2025 erhielt sie als erste Absolventin des Programms ein Stipendium der Rennbahn Ascot über 10.000 Pfund. Damals sprach sie von einer großen Ehre und warb für das Material: "Stroh ist ein außergewöhnlicher und oft übersehener Werkstoff mit tiefer kultureller Bedeutung und einer spannenden Zukunft in der modernen Mode." Ihr gehe es darum, dass dieses überlieferte Handwerk nicht nur überlebe, sondern wieder aufblühe.

Ihre Entwürfe waren zwischenzeitlich im Highgrove-Shop erhältlich, die Erlöse flossen an die King's Foundation. Inzwischen arbeitet Hurst auch für Luxusateliers.

Der König selbst hält sich gerade nicht in Norfolk auf. Den Landsitz Sandringham nutzen Charles und Königin Camilla traditionell über Weihnachten, den Sommer verbringen sie wie schon Queen Elizabeth II. meist auf Schloss Balmoral in Schottland.

Extreme Hitze in Großbritannien

Der Rohstoffmangel ist Teil eines größeren Problems. Großbritannien steuert in dieser Woche auf eine weitere Hitzewelle zu. Der Met Office prüft nach Angaben des "Daily Mirror" Extremwetterwarnungen der Stufen Amber oder Rot, Donnerstag könnte der heißeste Tag des Jahres werden. Der bisherige Höchstwert für 2026 liegt bei 38 Grad, gemessen am 26. Juni im norfolkschen Lingwood.

Für die Landwirtschaft zeichnet sich eine düstere Bilanz ab. Nach monatelanger Trockenheit droht die schlechteste Getreide- und Ölsaatenernte seit Beginn vergleichbarer Aufzeichnungen.

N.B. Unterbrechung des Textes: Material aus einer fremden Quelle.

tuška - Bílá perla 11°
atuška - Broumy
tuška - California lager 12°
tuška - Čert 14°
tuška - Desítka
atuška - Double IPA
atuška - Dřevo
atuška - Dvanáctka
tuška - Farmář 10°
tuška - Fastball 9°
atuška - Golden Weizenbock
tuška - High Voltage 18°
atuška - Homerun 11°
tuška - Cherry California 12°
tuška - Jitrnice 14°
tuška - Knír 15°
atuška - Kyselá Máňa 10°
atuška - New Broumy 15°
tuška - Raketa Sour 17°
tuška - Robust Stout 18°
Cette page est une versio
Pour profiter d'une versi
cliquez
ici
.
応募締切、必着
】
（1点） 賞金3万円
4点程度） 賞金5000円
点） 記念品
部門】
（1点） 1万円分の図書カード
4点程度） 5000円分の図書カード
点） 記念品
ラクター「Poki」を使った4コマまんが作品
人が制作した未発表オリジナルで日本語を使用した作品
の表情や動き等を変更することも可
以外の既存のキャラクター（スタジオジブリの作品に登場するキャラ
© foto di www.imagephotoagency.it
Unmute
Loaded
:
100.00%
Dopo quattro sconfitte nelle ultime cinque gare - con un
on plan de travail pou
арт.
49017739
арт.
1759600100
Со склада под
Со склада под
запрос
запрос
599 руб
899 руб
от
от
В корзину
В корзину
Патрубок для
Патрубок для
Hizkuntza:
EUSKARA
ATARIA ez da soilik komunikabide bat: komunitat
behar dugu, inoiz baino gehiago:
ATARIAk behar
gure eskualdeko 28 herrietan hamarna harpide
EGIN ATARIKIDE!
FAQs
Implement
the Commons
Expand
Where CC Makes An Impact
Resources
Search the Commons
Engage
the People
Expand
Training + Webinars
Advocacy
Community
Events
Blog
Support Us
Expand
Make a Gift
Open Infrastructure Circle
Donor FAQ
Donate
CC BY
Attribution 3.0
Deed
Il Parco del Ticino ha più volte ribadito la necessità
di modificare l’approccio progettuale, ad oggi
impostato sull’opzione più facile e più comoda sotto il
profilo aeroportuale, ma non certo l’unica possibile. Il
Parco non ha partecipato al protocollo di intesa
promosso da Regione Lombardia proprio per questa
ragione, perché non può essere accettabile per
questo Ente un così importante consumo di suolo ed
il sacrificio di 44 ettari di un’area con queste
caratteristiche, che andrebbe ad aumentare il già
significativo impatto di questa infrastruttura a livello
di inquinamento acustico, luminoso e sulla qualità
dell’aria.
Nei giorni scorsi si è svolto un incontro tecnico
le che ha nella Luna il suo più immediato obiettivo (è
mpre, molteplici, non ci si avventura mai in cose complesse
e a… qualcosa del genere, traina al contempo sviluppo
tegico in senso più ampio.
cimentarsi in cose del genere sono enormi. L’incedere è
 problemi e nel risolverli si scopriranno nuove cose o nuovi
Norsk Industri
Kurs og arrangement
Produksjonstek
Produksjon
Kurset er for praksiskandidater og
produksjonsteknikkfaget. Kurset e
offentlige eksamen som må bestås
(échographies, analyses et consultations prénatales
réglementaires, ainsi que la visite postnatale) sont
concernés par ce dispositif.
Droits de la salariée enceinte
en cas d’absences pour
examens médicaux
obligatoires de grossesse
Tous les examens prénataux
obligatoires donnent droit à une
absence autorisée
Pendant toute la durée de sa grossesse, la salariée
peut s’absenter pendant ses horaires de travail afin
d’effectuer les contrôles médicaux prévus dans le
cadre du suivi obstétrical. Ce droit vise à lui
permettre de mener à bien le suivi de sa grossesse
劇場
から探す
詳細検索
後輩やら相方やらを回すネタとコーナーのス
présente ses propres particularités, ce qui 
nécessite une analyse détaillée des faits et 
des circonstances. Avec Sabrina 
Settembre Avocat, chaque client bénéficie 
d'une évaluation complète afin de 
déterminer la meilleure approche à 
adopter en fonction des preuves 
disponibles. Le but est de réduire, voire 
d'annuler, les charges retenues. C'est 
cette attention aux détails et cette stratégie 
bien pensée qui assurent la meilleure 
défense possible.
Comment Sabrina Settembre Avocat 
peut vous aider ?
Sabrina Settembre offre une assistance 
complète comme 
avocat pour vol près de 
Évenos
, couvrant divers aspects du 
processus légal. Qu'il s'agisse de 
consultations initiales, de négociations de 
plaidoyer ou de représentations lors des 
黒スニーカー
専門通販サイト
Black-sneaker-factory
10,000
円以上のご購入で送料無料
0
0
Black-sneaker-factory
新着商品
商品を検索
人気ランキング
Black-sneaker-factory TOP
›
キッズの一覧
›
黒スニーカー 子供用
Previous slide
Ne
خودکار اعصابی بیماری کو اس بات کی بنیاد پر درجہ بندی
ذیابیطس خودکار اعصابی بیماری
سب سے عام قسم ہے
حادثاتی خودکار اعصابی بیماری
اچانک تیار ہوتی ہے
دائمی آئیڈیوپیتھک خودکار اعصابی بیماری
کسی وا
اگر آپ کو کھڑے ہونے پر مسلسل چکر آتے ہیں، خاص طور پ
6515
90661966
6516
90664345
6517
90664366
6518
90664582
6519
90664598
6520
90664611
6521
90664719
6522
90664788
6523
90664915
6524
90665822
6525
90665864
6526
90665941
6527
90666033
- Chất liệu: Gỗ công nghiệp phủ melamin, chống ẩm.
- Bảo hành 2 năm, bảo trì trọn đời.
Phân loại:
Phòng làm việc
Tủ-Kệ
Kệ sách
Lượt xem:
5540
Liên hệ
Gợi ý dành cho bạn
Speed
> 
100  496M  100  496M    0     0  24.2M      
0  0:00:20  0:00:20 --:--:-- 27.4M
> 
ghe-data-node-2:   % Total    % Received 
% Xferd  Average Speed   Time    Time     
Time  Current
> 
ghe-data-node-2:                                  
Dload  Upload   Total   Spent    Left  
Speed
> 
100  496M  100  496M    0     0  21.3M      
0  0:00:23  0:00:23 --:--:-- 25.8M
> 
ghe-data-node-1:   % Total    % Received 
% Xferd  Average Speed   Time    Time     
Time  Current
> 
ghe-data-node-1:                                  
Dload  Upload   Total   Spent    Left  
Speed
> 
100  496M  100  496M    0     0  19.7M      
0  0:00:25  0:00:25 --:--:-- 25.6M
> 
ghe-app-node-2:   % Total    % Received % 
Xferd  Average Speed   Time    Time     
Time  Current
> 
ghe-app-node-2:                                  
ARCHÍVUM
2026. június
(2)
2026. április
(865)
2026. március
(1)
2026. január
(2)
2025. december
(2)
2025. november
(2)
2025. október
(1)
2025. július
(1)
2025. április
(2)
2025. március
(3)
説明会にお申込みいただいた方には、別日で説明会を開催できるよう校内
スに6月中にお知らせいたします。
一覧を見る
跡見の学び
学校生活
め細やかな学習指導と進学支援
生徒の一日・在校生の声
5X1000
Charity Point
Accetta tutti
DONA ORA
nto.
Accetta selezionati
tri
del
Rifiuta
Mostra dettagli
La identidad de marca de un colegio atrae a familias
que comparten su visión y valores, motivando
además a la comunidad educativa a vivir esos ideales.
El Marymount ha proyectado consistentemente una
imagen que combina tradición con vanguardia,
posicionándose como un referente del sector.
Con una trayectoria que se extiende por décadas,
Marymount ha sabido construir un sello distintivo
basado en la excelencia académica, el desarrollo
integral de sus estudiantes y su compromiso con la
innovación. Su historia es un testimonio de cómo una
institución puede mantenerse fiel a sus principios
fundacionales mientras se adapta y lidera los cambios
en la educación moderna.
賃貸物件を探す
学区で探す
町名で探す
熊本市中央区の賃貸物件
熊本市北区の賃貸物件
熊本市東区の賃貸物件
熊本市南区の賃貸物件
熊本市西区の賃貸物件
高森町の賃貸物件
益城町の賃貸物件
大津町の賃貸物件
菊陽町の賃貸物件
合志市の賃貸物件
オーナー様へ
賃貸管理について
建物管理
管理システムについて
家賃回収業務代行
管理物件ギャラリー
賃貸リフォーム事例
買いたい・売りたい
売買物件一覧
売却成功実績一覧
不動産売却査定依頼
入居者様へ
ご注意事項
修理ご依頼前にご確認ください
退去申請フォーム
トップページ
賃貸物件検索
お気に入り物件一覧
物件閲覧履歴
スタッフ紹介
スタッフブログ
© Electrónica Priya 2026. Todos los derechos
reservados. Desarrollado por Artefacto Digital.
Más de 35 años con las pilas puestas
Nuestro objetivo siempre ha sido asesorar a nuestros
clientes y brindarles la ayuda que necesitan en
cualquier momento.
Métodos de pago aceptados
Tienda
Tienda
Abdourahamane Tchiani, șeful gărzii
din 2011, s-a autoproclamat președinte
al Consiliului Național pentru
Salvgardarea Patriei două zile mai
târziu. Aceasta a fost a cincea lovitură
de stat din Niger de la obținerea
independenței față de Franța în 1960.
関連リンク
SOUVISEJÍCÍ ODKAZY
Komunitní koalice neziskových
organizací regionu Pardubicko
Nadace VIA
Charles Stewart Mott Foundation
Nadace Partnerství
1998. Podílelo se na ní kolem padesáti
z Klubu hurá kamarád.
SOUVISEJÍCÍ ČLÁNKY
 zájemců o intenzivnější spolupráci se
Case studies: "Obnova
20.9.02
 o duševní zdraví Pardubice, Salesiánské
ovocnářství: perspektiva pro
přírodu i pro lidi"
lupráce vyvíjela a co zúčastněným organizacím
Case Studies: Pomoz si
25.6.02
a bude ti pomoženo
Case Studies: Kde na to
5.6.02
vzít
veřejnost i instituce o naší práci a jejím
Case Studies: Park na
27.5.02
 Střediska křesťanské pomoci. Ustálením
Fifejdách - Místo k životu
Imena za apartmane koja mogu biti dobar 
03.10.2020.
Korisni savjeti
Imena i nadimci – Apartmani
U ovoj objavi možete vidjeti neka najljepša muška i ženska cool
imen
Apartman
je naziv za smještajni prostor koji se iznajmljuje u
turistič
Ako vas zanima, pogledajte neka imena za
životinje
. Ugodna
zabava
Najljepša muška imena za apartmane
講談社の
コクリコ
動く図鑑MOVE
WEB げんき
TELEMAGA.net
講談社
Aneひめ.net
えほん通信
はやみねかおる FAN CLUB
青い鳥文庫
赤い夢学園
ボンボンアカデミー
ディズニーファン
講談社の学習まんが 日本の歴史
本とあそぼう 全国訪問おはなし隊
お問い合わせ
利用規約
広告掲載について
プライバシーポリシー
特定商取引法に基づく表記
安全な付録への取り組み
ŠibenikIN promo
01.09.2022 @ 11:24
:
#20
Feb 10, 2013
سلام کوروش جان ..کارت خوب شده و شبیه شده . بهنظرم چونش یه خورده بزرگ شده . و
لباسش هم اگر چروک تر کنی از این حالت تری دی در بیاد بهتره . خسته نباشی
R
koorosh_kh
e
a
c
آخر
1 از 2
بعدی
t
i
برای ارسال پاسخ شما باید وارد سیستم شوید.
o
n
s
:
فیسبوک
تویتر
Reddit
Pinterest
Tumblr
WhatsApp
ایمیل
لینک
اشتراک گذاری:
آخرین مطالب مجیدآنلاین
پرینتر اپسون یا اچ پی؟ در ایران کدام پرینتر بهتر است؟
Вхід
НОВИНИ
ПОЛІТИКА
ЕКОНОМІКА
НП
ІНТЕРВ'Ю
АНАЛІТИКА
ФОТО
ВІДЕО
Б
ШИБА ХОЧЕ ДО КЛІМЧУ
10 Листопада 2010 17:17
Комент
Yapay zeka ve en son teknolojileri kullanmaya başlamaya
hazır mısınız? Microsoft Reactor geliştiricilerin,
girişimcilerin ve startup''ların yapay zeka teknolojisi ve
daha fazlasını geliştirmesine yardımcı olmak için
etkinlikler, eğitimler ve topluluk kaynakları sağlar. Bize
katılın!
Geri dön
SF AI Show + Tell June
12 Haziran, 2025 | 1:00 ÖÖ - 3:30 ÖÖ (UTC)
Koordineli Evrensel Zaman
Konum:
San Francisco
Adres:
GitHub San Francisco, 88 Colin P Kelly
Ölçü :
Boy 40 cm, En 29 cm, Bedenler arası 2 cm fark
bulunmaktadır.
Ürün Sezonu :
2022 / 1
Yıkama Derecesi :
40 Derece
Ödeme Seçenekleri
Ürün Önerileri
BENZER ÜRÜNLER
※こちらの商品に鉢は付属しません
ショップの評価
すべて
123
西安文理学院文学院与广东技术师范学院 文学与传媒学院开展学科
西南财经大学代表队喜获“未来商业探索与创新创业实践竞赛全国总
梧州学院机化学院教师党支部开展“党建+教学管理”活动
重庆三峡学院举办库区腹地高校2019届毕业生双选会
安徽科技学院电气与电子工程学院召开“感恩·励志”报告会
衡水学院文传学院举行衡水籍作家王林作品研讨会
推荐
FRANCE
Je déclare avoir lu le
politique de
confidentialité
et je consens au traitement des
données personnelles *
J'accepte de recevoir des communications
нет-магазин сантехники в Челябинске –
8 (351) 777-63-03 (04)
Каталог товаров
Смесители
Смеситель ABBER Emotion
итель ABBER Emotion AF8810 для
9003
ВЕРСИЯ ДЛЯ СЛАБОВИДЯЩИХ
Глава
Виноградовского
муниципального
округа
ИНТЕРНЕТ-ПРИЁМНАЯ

Prognosen zufolge könnte sie bis zu 2,5 Millionen Tonnen unter früheren Erwartungen liegen, was die Betriebe Einnahmen von rund 390 Millionen Pfund kosten könnte.

Hinzu kommen Brände. Im New Forest bei Bolderwood in Hampshire mussten Autofahrer ihre Wagen stehen lassen, die Polizei warnte sie eindringlich vor Lebensgefahr. Betroffen ist geschütztes Heideland, in dem wilde Ponys, Rotwild sowie seltene Vögel und Insekten leben.